Florida House Bill 279 signed by Governor Rick Scott on June 10 went into effect on Wednesday. The new state law is offering new vaccinations at neighborhood pharmacies instead of only at the doctor’s office.
Influenza and shingles vaccines are two vaccinations already available at neighborhood pharmacies. But now patients can receive vaccinations for Hepatitis A, Hepatitis B, TDAP (Tetanus, Diphtheria and Pertussis, also known as whooping cough), Varicella, MMR (Measles, Mumps and Rubella), and Meningococcal and Pneumococcal bacterial infections.
Ruth Cuis, a Wal-Mart pharmacist from Orlando Florida said “This thinks it’s a good decision made by the governor a decision that put patients first and acknowledges some of the struggles of everyday Americans.”
The Senate Health Policy Committee Chairman, Aaron Bean said in the press release issued on Wednesday that the expanded list of vaccinations is important to the welfare of the communities.

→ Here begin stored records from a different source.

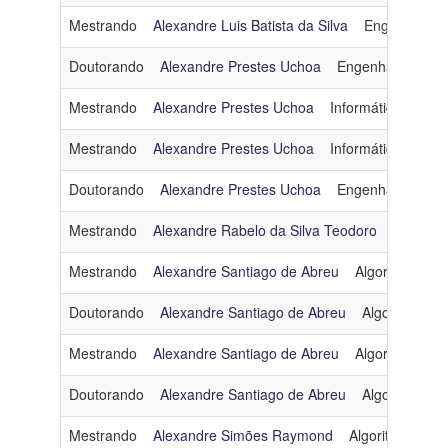
Mestrando
Alexandre Luis Batista da Silva
Engenharia 
Doutorando
Alexandre Prestes Uchoa
Engenharia de D
Mestrando
Alexandre Prestes Uchoa
Informática e Soc
Mestrando
Alexandre Prestes Uchoa
Informática e Soc
Doutorando
Alexandre Prestes Uchoa
Engenharia de D
Mestrando
Alexandre Rabelo da Silva Teodoro
Engenha
Mestrando
Alexandre Santiago de Abreu
Algoritmos e 
Doutorando
Alexandre Santiago de Abreu
Algoritmos e
Mestrando
Alexandre Santiago de Abreu
Algoritmos e 
Doutorando
Alexandre Santiago de Abreu
Algoritmos e
Mestrando
Alexandre Simões Raymond
Algoritmos e C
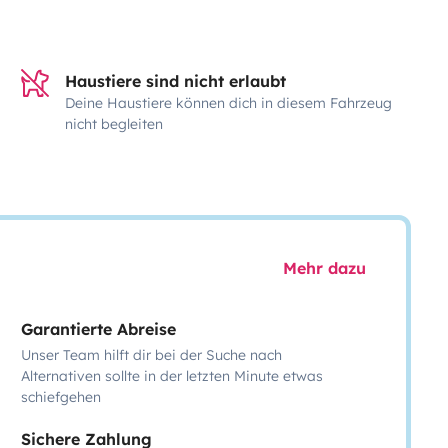
Haustiere sind nicht erlaubt
Deine Haustiere können dich in diesem Fahrzeug
nicht begleiten
Mehr dazu
Garantierte Abreise
Unser Team hilft dir bei der Suche nach
Alternativen sollte in der letzten Minute etwas
schiefgehen
Sichere Zahlung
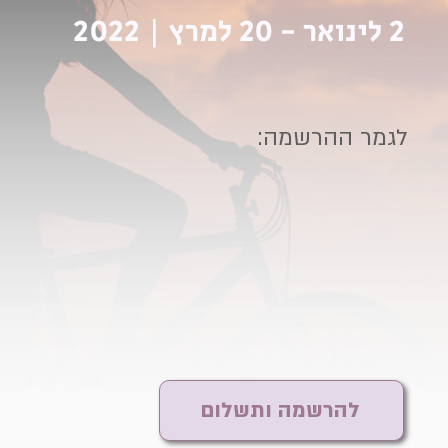
2 לינואר - 20 למרץ | 2022
לגמר ההרשמה:
להרשמה ותשלום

He said, “The inability of Floridians to receive vaccinations puts them, their family members and the wider community at risk.”

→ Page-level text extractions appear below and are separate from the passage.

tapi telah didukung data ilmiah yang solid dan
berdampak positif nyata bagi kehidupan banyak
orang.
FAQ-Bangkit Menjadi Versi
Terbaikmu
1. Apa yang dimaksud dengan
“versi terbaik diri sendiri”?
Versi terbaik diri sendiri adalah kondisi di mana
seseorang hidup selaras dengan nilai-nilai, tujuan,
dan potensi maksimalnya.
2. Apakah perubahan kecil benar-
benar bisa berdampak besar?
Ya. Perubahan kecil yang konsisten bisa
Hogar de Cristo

According to the Association of American Medical Colleges in the years to come the nation and Florida will face a shortage of doctors. The association reports only 90,000 more doctors are expected in the next decade.

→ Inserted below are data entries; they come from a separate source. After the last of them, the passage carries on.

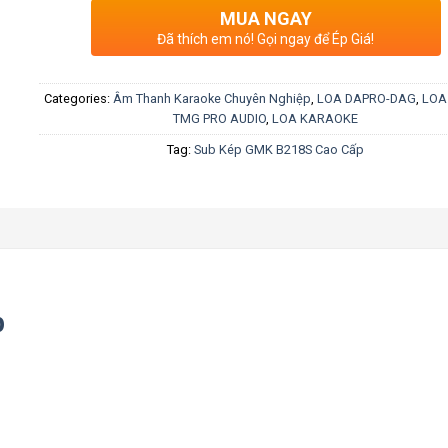
MUA NGAY
Đã thích em nó! Gọi ngay để Ép Giá!
Categories:
Âm Thanh Karaoke Chuyên Nghiệp
,
LOA DAPRO-DAG
,
LOA
TMG PRO AUDIO
,
LOA KARAOKE
Tag:
Sub Kép GMK B218S Cao Cấp
p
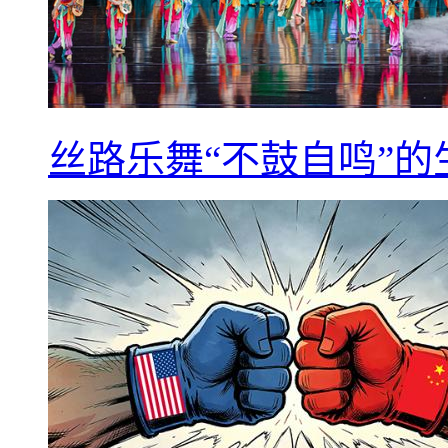
丝路乐舞“不鼓自鸣”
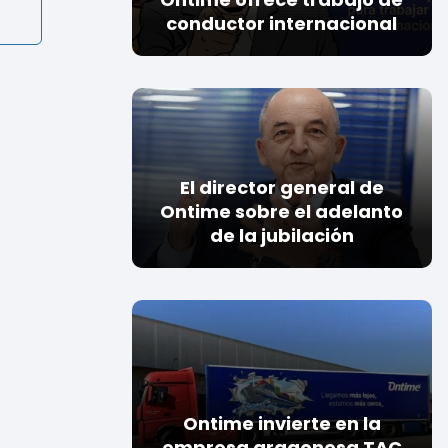
conductor internacional
El director general de
Ontime sobre el adelanto
de la jubilación
Ontime invierte en la
empresa aragonesa TAC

Recent surveys have shown that 95 percent of patients live within five-to-ten miles of a pharmacy, which makes it easier to receive vaccinations there rather than to drive out to a doctor’s office.
Schamma Maignan, a first-year student at Tallahassee Community College from Orlando Fla., said “Being a college student without a car, the pharmacy is nothing but a bus ride away. So this is good news for students like me.”
As the number of uninsured Americans continues to decline, there are still a large amount of uninsured Americans unable to see a primary doctor to receive medical attention.
“Lucky for me, I have healthcare coverage and a primary health-care provider, but I have some friends that can’t go to the doctor’s office freely. So this will benefit some people that I know.” said Shaneeka Walwyn, a fourth-year accounting student from Orlando, Fla.
The U.S. Department of State Bureau of International Information recently reported that 15 percent of American does not own vehicles. For Floridians that fall within that percentile it makes driving to the doctor’s office to receive vaccinations very difficult.
In addition to providing vaccinations, pharmacies provide services like chronic disease management and preventive medicine, as well as diabetes, heart disease, blood pressure and bone density screenings.
While they are not a substitute, pharmacies are becoming accessible primary health care providers for a growing number of Floridians.